Коротышка Баки – у них с Гомером была кроличья тушка на двоих, – толкнув его в бок, прошептал:
– Где ты всего этого набрался?
– Не знаю, обыщи, – ответил Гомер.
Этим словечкам научила его Дебра. Они часто играли в одну игру. Гомер спрашивал ее о чем-то неизвестном, а она отвечала: «Не знаю, обыщи». Он лез ей за пазуху или еще куда-нибудь. Дебра смеялась и, отталкивая его руку, говорила: «Не здесь!» Всегда смеялась и всегда отталкивала.
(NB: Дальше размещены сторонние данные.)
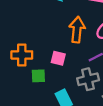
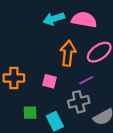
green square: (38, 76) -> (30, 113), moved

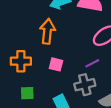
orange arrow: (68, 53) -> (47, 31), moved
green square: (30, 113) -> (27, 93), moved

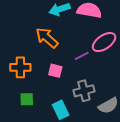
orange arrow: (47, 31) -> (47, 38), turned -55
purple line: (92, 63) -> (82, 56), moved

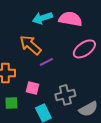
purple line: (82, 56) -> (46, 62), moved
pink square: (55, 71) -> (32, 88), moved

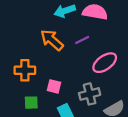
pink ellipse: (84, 49) -> (105, 63), moved
purple line: (46, 62) -> (82, 40), moved

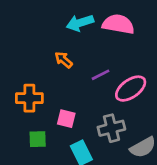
orange arrow: (52, 40) -> (64, 60), size x0.6
purple line: (82, 40) -> (101, 75), moved

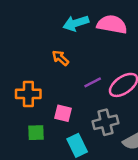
purple line: (101, 75) -> (93, 82), moved

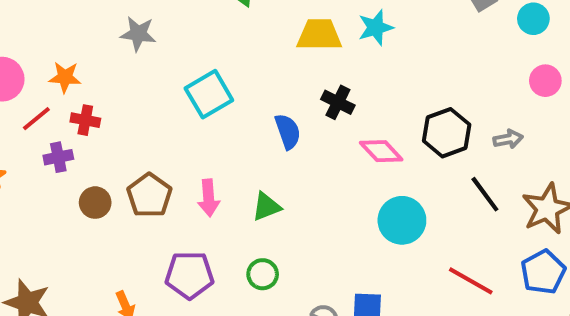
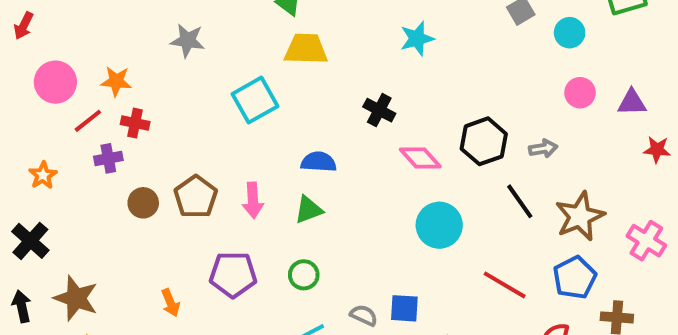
yellow trapezoid: (319, 35) -> (306, 49), moved
blue semicircle: (288, 131) -> (319, 162), moved, turned -68

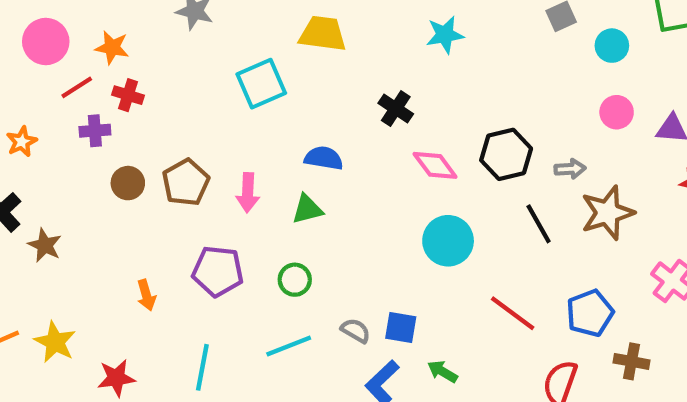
brown star: (580, 216) -> (607, 213), moved
brown star: (76, 298) -> (45, 245), moved, size x0.7

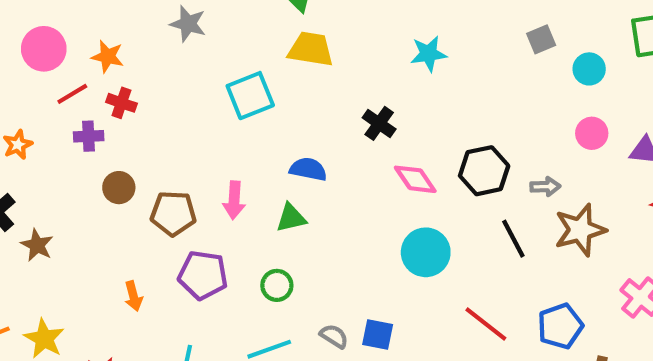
brown pentagon: (186, 182) -> (173, 213), moved, turned 30

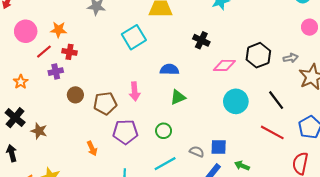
pink diamond: (415, 179) -> (224, 65), turned -45
green triangle: (291, 218) -> (178, 97), moved
black line: (513, 239) -> (276, 100), moved

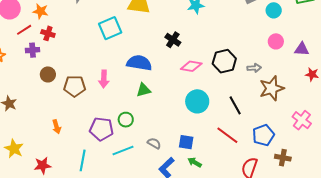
blue semicircle: (169, 69) -> (139, 63), size x1.4
purple pentagon: (125, 132) -> (101, 129), moved
blue square: (219, 147) -> (186, 142), moved

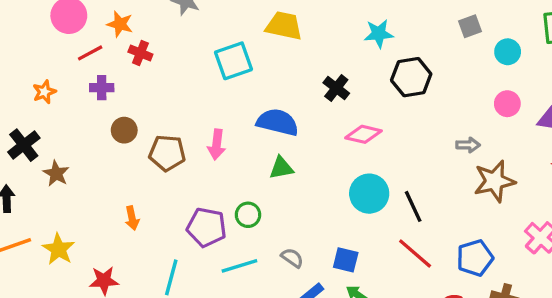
red cross: (48, 33) -> (140, 53), moved
black hexagon: (224, 61) -> (411, 77), moved
black line: (235, 105) -> (413, 206), moved

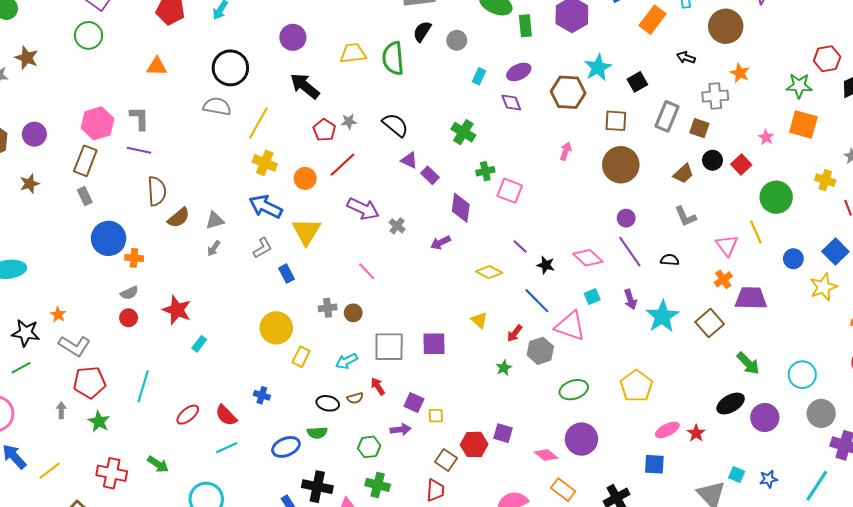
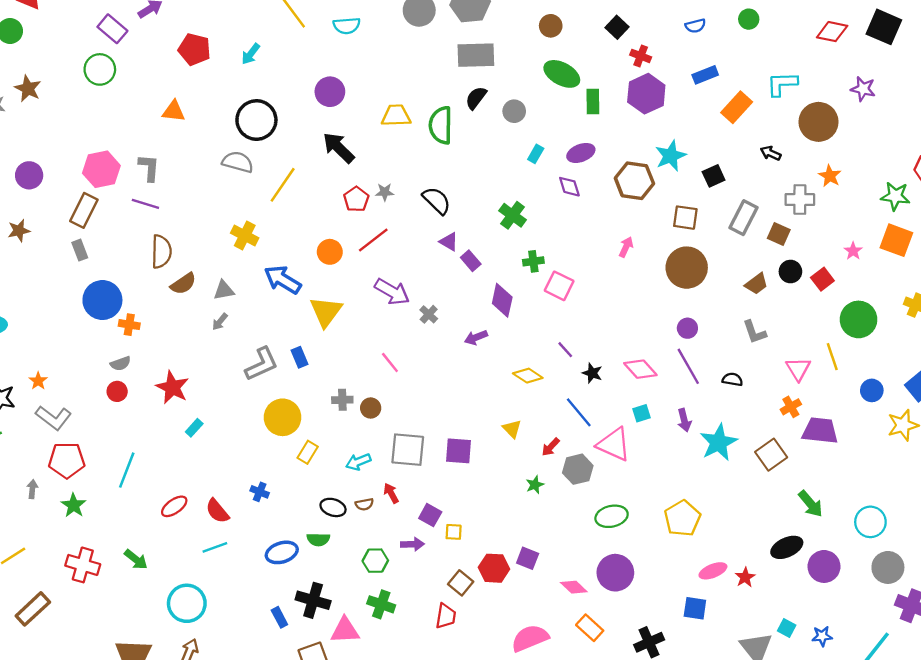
yellow cross: (265, 163) -> (245, 236), moved
gray L-shape: (263, 248) -> (262, 364), moved, size x1.5

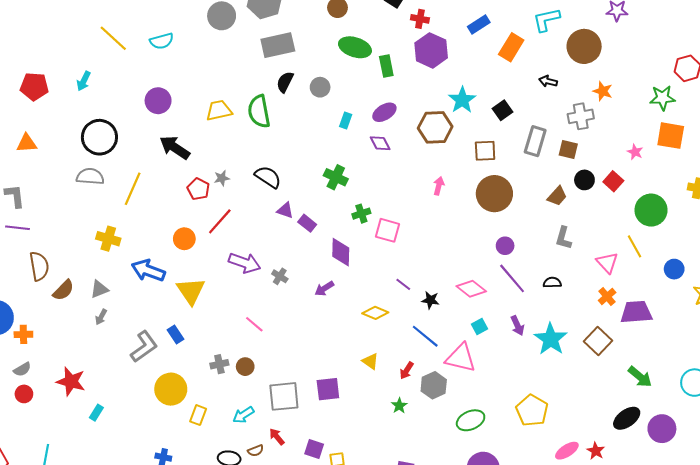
gray L-shape: (754, 332) -> (563, 238), turned 45

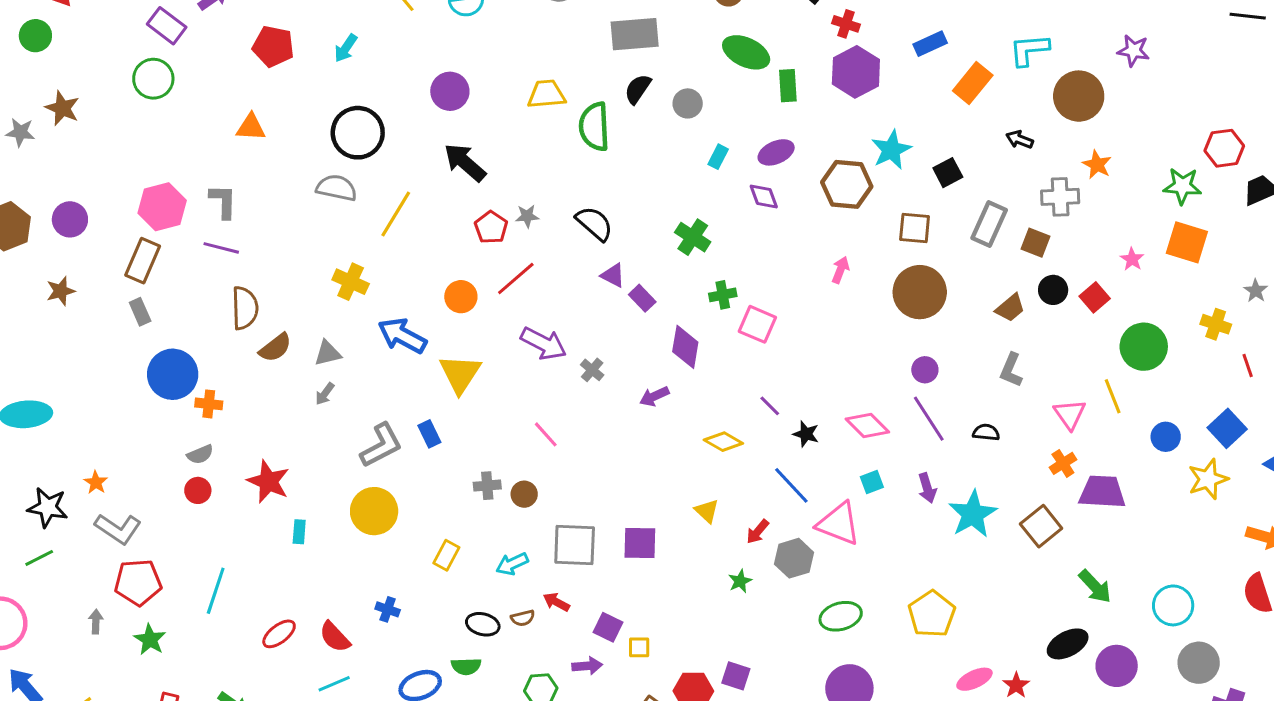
yellow trapezoid: (219, 110) -> (546, 94), moved
yellow circle: (171, 389) -> (374, 511), moved
cyan rectangle: (96, 413) -> (299, 532), turned -35
red arrow: (277, 437) -> (556, 602), turned -30

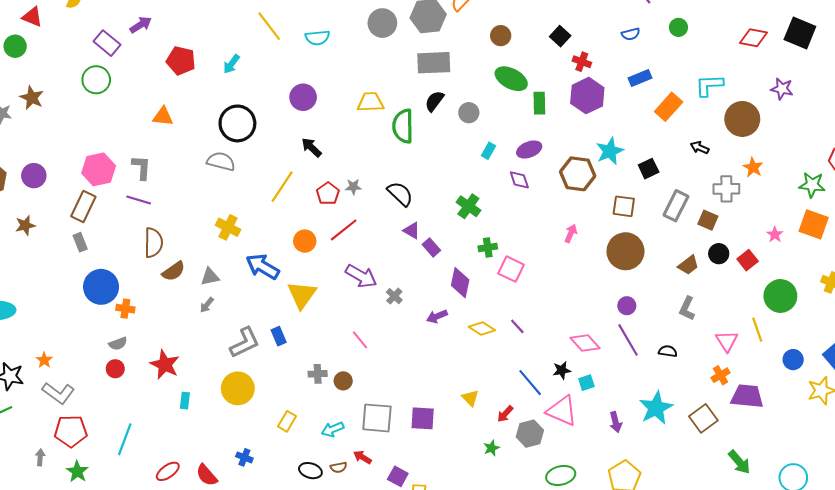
black arrow: (465, 162) -> (311, 147), size x0.7
yellow line: (396, 214) -> (282, 187), moved
black star: (806, 434) -> (562, 370), moved, turned -30
yellow diamond: (723, 442) -> (482, 328), moved
purple arrow: (927, 488) -> (616, 422), moved

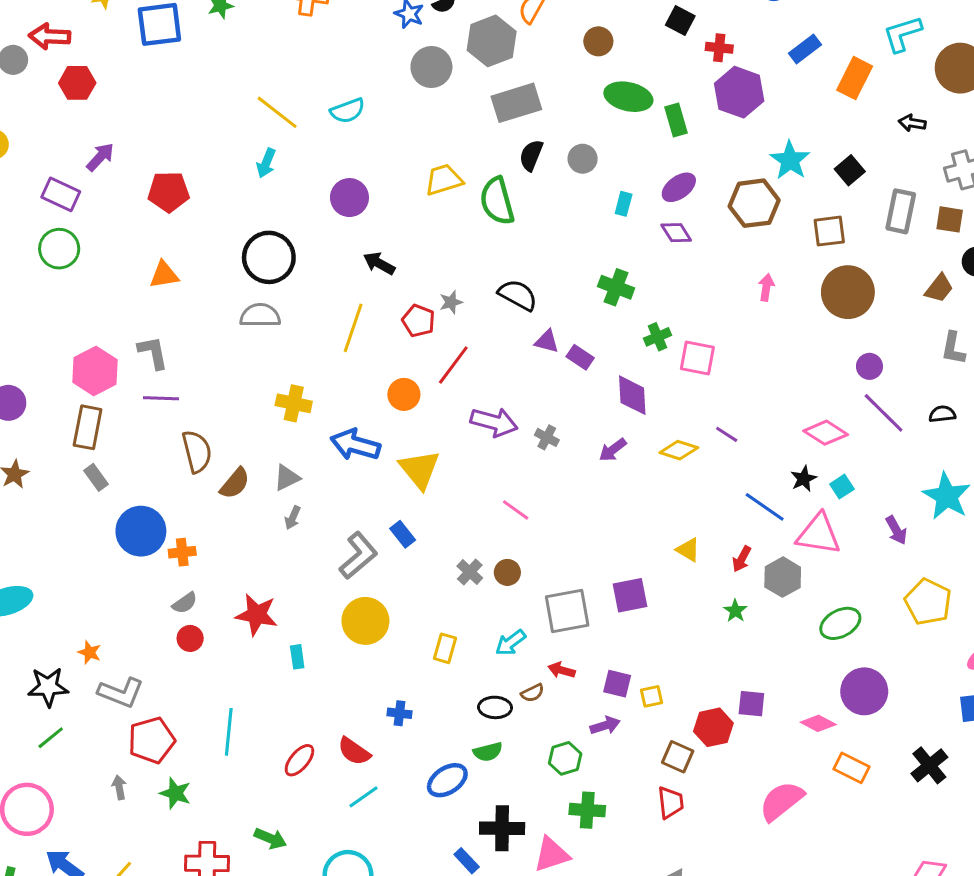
cyan arrow: (232, 64) -> (266, 163), moved
gray cross: (318, 374) -> (470, 572), turned -30

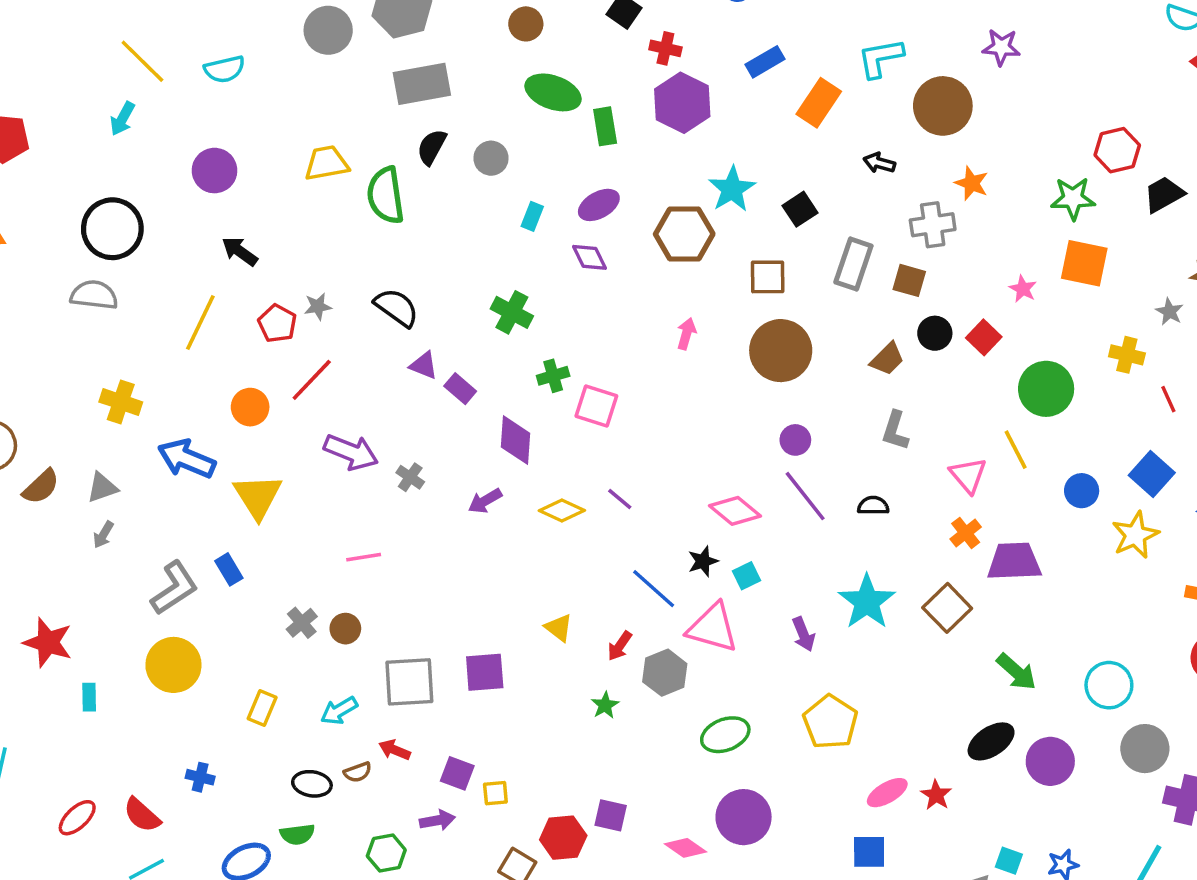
pink line: (516, 510) -> (364, 557), turned -52

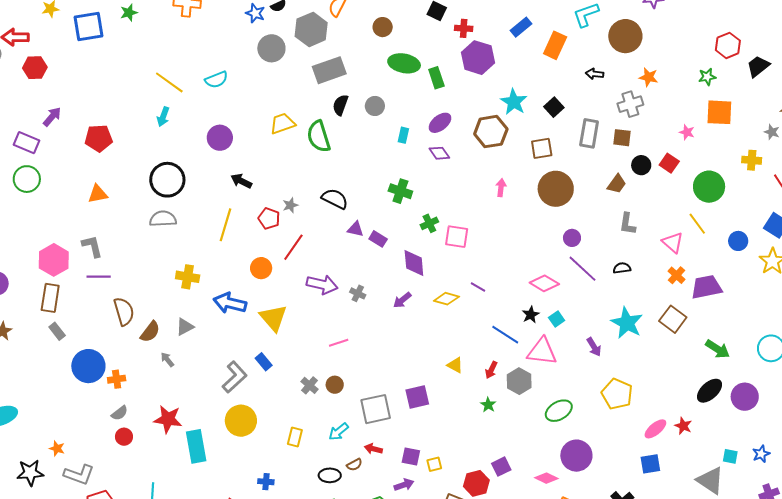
green star: (1073, 198) -> (707, 77), size x0.7
gray arrow: (103, 535) -> (167, 360), moved, turned 119
cyan rectangle: (89, 697) -> (196, 446), size x2.0
purple square: (611, 815) -> (501, 467), turned -30

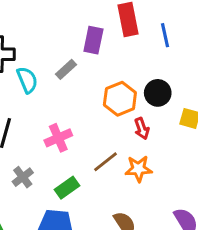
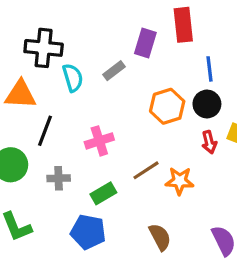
blue line: (165, 35) -> (210, 69), moved
red arrow: (142, 128) -> (209, 142), moved
gray cross: (23, 177) -> (59, 178), turned 30

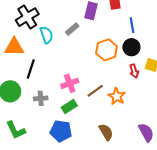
black cross: (44, 48) -> (27, 17), turned -35
pink cross: (99, 141) -> (70, 83), moved
orange star: (180, 181) -> (117, 96), turned 30

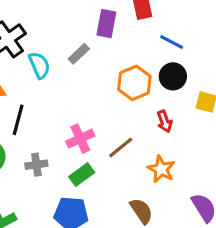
blue line: (132, 25) -> (172, 42), turned -49
red arrow: (134, 71) -> (165, 121), moved
orange star: (117, 96) -> (161, 169), moved

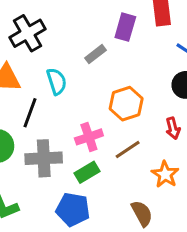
cyan semicircle: (39, 65) -> (57, 81), moved
orange hexagon: (134, 83) -> (126, 104), moved
gray cross: (36, 165) -> (44, 158), size x1.6

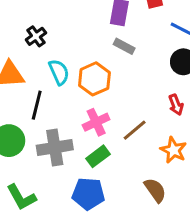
black cross: (28, 33) -> (36, 36), moved, size x0.6
gray rectangle: (96, 54) -> (124, 46), moved, turned 72
orange hexagon: (126, 104) -> (94, 79), moved

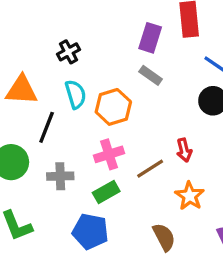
black cross: (36, 36) -> (69, 52), moved
red arrow: (176, 105) -> (184, 150), moved
gray cross: (55, 148) -> (60, 176), size x0.7

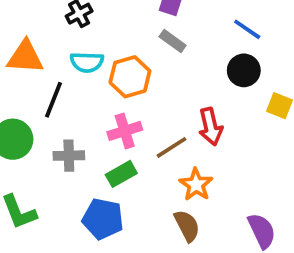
cyan semicircle: (76, 94) -> (87, 62), turned 108
red arrow: (184, 150) -> (211, 127), size x1.4
orange star: (190, 196) -> (196, 185), moved

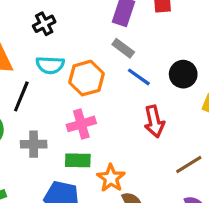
blue line: (247, 29) -> (139, 77), moved
brown line: (171, 147) -> (189, 165), moved
green rectangle: (121, 174) -> (78, 160), turned 30
orange star: (196, 185) -> (111, 178), moved

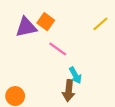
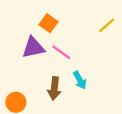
purple triangle: (26, 27) -> (33, 48), moved
brown arrow: (69, 91) -> (54, 88), moved

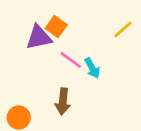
purple triangle: (33, 48) -> (39, 37), moved
cyan arrow: (80, 80) -> (92, 68), moved

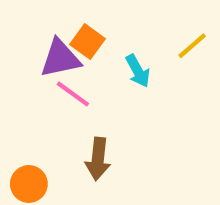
pink line: (71, 60) -> (73, 94), moved
cyan arrow: (92, 68) -> (138, 71), moved

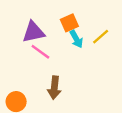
orange square: (87, 42) -> (69, 23), moved, turned 30
yellow line: (192, 46) -> (101, 37), moved

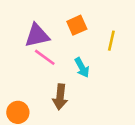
yellow line: (101, 37) -> (111, 41), turned -36
cyan arrow: (76, 39) -> (82, 68), moved

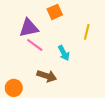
orange square: (77, 25) -> (55, 12), moved
brown arrow: (60, 97) -> (47, 76), turned -78

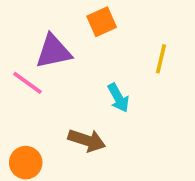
pink line: (35, 45) -> (28, 83), moved

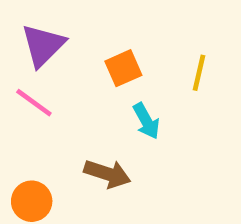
orange square: (102, 22) -> (123, 68), moved
purple triangle: (53, 51) -> (43, 45), moved, turned -33

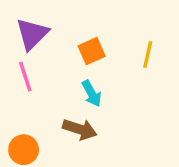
pink line: (34, 103) -> (25, 77), turned 36
cyan arrow: (146, 121) -> (92, 94), moved

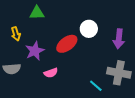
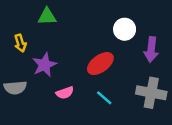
white circle: (89, 29) -> (125, 29), moved
red ellipse: (67, 44) -> (100, 64), moved
cyan line: (96, 86) -> (104, 98), moved

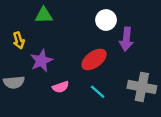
white circle: (125, 29) -> (106, 20), moved
purple arrow: (151, 50) -> (126, 39), moved

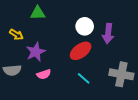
white circle: (106, 20) -> (85, 26), moved
yellow arrow: (19, 40) -> (16, 35), turned -40
pink semicircle: (61, 87) -> (44, 74), moved

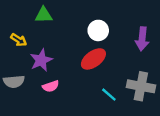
purple arrow: (108, 33) -> (142, 39), moved
cyan line: (84, 78) -> (109, 95), moved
Uterus simplex Дебры Петтигрю оставалась для него за семью печатями.
– Она сказала: «Сделай мне предложение, тогда все у нас будет», – поведал Гомер Уолли, когда они вечером ложились спать.
– Не заходи с ней далеко, – посоветовал ему Уолли.
Гомер не рассказал ему, как срезал учителя и как тот после этого переменился. Он и всегда походил на скелет, а сейчас на его лицо легла еще тень бессонных ночей: это был живой труп, изнемогший от кроличьей анатомии и двойных маток. Глаза у него умоляли: скорей бы на пенсию, неужели возможно такое счастье!
У кого еще, вспоминал Гомер, он видел такое же выражение? Сестры Анджела и Эдна и даже миссис Гроган могли бы ему подсказать. Разительная смесь предельной усталости и надежды, изнуряющей тревоги и детской веры в будущее вот уже сколько лет, даже в самые покойные минуты, читалась в лице доктора Кедра. Подобное выражение скоро появится и у трех его верных помощниц.